Japanese researchers compared ribavirin (800-1000mg/day) to ribavirin/beta-interferon (3 MU 3x/week) to beta-interferon, for three months in 24 people with hepatitis B. Ribavirin and the combo “lowered hep B blood levels in most people.” In a 6-9 month follow-up, one person on ribavirin, two on beta-interferon and two on the combo cleared hep B virus. Finally, in one study, ribavirin had no effect on hepatitis D.

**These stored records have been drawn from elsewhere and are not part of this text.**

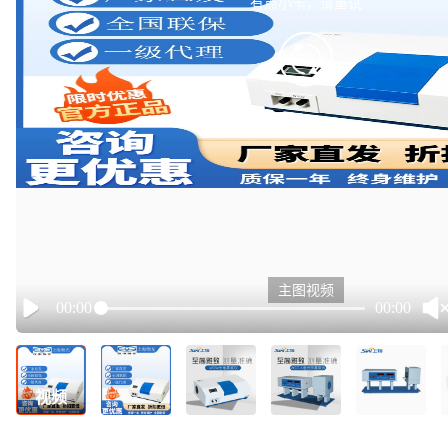
有点小卡，请重试
retry
主图视频
00:00
00:00
Play
视频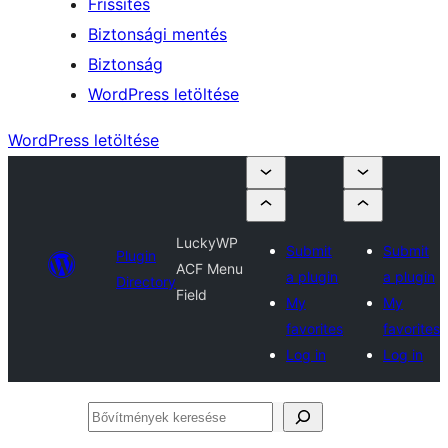
Frissítés
Biztonsági mentés
Biztonság
WordPress letöltése
WordPress letöltése
LuckyWP
Submit
Submit
Plugin
ACF Menu
a plugin
a plugin
Directory
Field
My
My
favorites
favorites
Log in
Log in
Bővítmények
keresése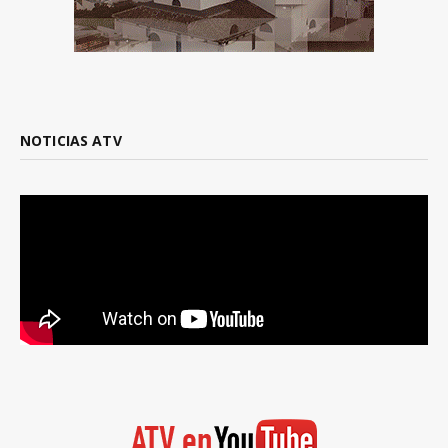
NOTICIAS ATV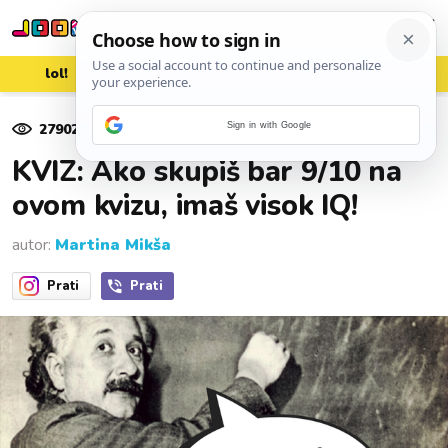
lol!
aww
vrh!
woot?!
27902
pregleda
Sign in with Google
16. rujna 2022.
KVIZ: Ako skupiš bar 9/10 na
ovom kvizu, imaš visok IQ!
autor:
Martina Mikša
Prati
Prati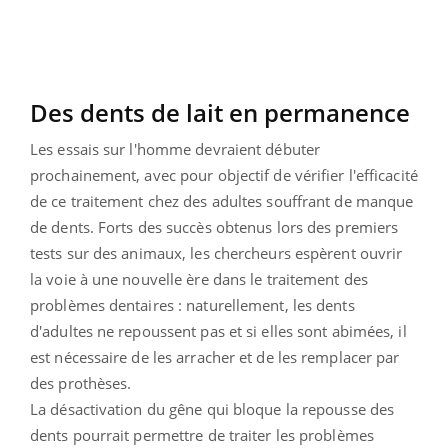
Des dents de lait en permanence
Les essais sur l'homme devraient débuter
prochainement, avec pour objectif de vérifier l'efficacité
de ce traitement chez des adultes souffrant de manque
de dents. Forts des succès obtenus lors des premiers
tests sur des animaux, les chercheurs espèrent ouvrir
la voie à une nouvelle ère dans le traitement des
problèmes dentaires : naturellement, les dents
d'adultes ne repoussent pas et si elles sont abimées, il
est nécessaire de les arracher et de les remplacer par
des prothèses.
La désactivation du gêne qui bloque la repousse des
dents pourrait permettre de traiter les problèmes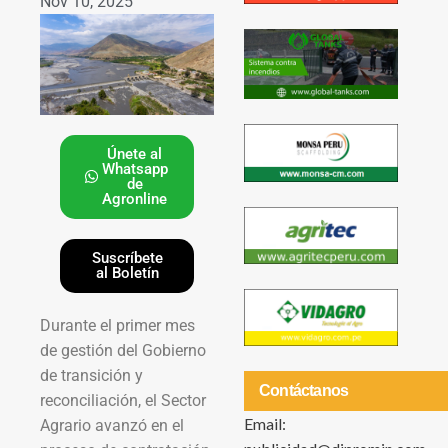
Nov 10, 2025
Únete al
Whatsapp
de
Agronline
Suscríbete
al Boletín
Durante el primer mes
de gestión del Gobierno
de transición y
Contáctanos
reconciliación, el Sector
Email:
Agrario avanzó en el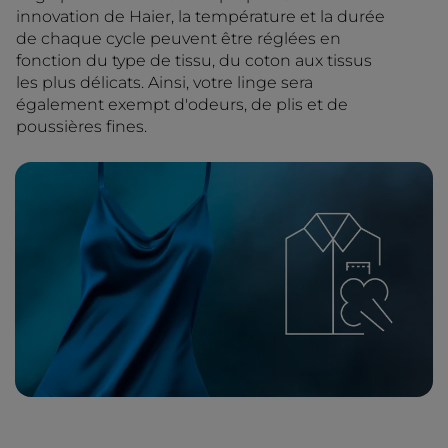
innovation de Haier, la température et la durée
de chaque cycle peuvent être réglées en
fonction du type de tissu, du coton aux tissus
les plus délicats. Ainsi, votre linge sera
également exempt d'odeurs, de plis et de
poussières fines.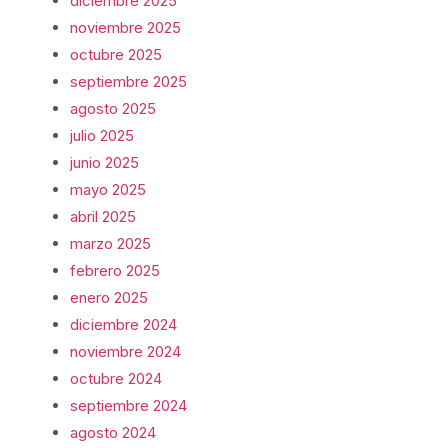
diciembre 2025
noviembre 2025
octubre 2025
septiembre 2025
agosto 2025
julio 2025
junio 2025
mayo 2025
abril 2025
marzo 2025
febrero 2025
enero 2025
diciembre 2024
noviembre 2024
octubre 2024
septiembre 2024
agosto 2024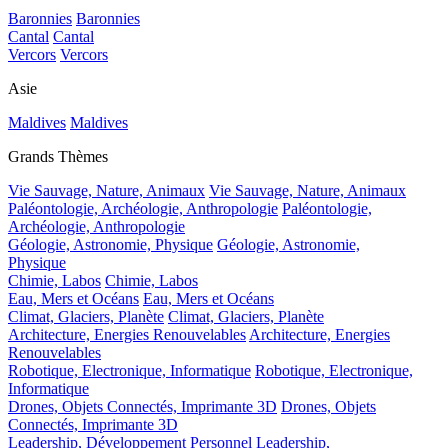
Baronnies
Baronnies
Cantal
Cantal
Vercors
Vercors
Asie
Maldives
Maldives
Grands Thèmes
Vie Sauvage, Nature, Animaux
Vie Sauvage, Nature, Animaux
Paléontologie, Archéologie, Anthropologie
Paléontologie,
Archéologie, Anthropologie
Géologie, Astronomie, Physique
Géologie, Astronomie,
Physique
Chimie, Labos
Chimie, Labos
Eau, Mers et Océans
Eau, Mers et Océans
Climat, Glaciers, Planète
Climat, Glaciers, Planète
Architecture, Energies Renouvelables
Architecture, Energies
Renouvelables
Robotique, Electronique, Informatique
Robotique, Electronique,
Informatique
Drones, Objets Connectés, Imprimante 3D
Drones, Objets
Connectés, Imprimante 3D
Leadership, Développement Personnel
Leadership,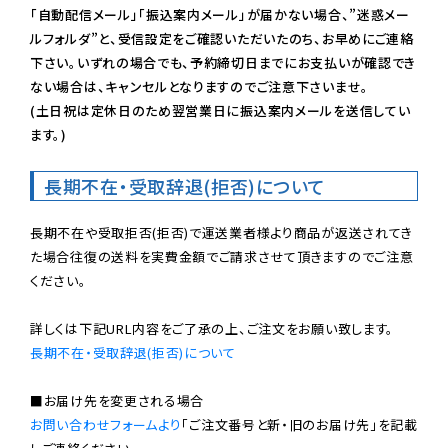
「自動配信メール」「振込案内メール」が届かない場合、”迷惑メー
ルフォルダ”と、受信設定をご確認いただいたのち、お早めにご連絡
下さい。いずれの場合でも、予約締切日までにお支払いが確認でき
ない場合は、キャンセルとなりますのでご注意下さいませ。

(土日祝は定休日のため翌営業日に振込案内メールを送信してい
ます。)
長期不在・受取辞退(拒否)について
長期不在や受取拒否(拒否)で運送業者様より商品が返送されてき
た場合往復の送料を実費金額でご請求させて頂きますのでご注意
ください。

長期不在・受取辞退(拒否)について
お問い合わせフォームより
「ご注文番号と新・旧のお届け先」を記載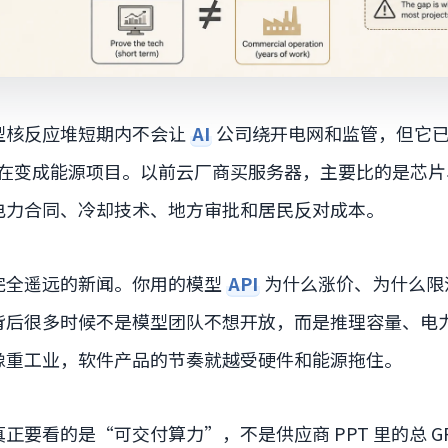
型核反应堆短期内不会让
AI
公司绕开电网和监管，但它
在变成能源项目。以前云厂商买服务器，主要比的是芯片
电力合同、冷却技术、地方审批和居民反对成本。
完全遥远的新闻。你用的模型
API
为什么涨价、为什么限
背后很多时候不是模型团队不想开放，而是推理容量、电
像重工业，软件产品的节奏就越受硬件和能源拖住。
正要看的是“可交付算力”，不是供应商 PPT 里的总 G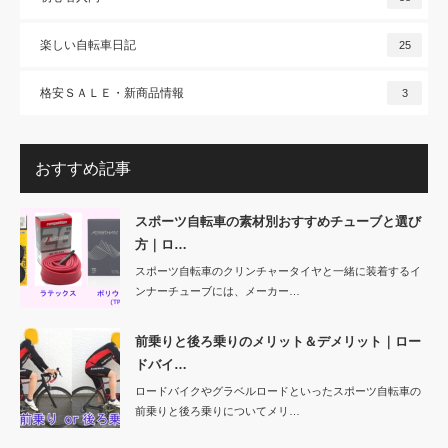
楽しい自転車日記
25
格安ＳＡＬＥ・新商品情報
3
おすすめ記事
スポーツ自転車の素材別おすすめチューブと選び
方｜ロ…
スポーツ自転車のクリンチャータイヤと一緒に装着するイ
ンナーチューブには、メーカー…
前乗りと後ろ乗りのメリット＆デメリット｜ロー
ドバイ…
ロードバイクやグラベルロードといったスポーツ自転車の
前乗りと後ろ乗りについてメリ…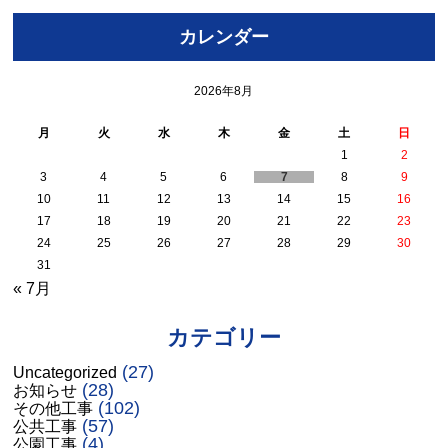
カレンダー
2026年8月
月
火
水
木
金
土
日
1
2
3
4
5
6
7
8
9
10
11
12
13
14
15
16
17
18
19
20
21
22
23
24
25
26
27
28
29
30
31
« 7月
カテゴリー
(27)
Uncategorized
(28)
お知らせ
(102)
その他工事
(57)
公共工事
(4)
公園工事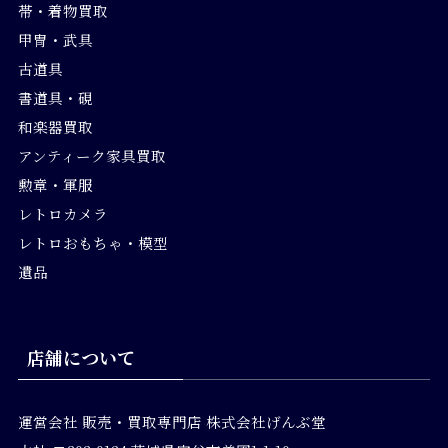
帯・着物買取
甲冑・武具
古道具
書道具・硯
和楽器買取
アンティーク家具買取
勲章・軍服
レトロカメラ
レトロおもちゃ・模型
遺品
店舗について
運営会社
販売・買取専門店 株式会社げんぶ堂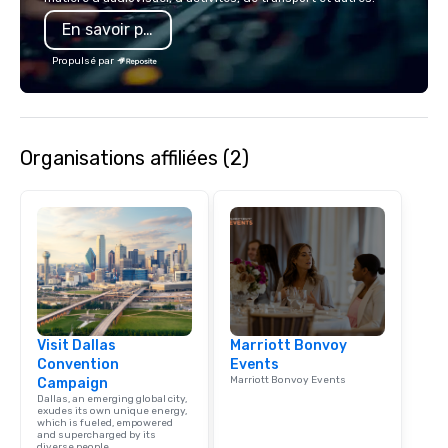
En savoir plus
Propulsé par
Organisations affiliées (2)
Visit Dallas
Marriott Bonvoy
Convention
Events
Marriott Bonvoy Events
Campaign
Dallas, an emerging global city,
exudes its own unique energy,
which is fueled, empowered
and supercharged by its
diverse people.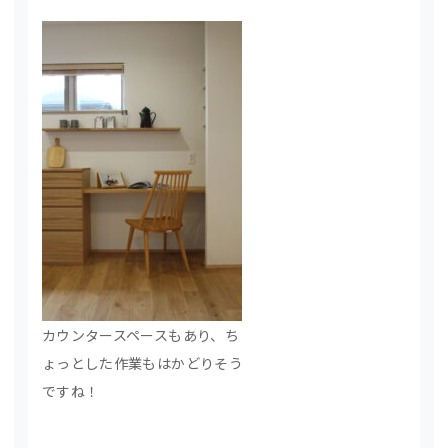
カウンタースペースもあり、ち
ょっとした作業もはかどりそう
ですね！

There is no clear information about the best dose. Doses over 1200 mg/day appear to be toxic, causing transient anemia. The ACTG ddI combo study offered 600mg/day of ribavirin. For hepatitis C, 1200 mg/day (in three doses) is most common. Note: some researchers believe that treatment for a full year is required to clear the hep C virus.
Side Effects and Toxicity
Ribavirin can cause anemia and drops in T cells when given at doses of 1200-1600 mg per day. This anemia is not permanent, and ends quickly if you take less, or stop d\taking the drug. At 800 mg per day, ribavirin does not seem to cause anemia. Otherwise, in general ribavirin seems to be easily tolerated.
In the hepatitis C studies, temporary dose reductions to 800 mg/day were common for those who became anemic.
Long term use of ribavirin may lead to a build up of iron in the liver, which could be harmful. Check with your doctor.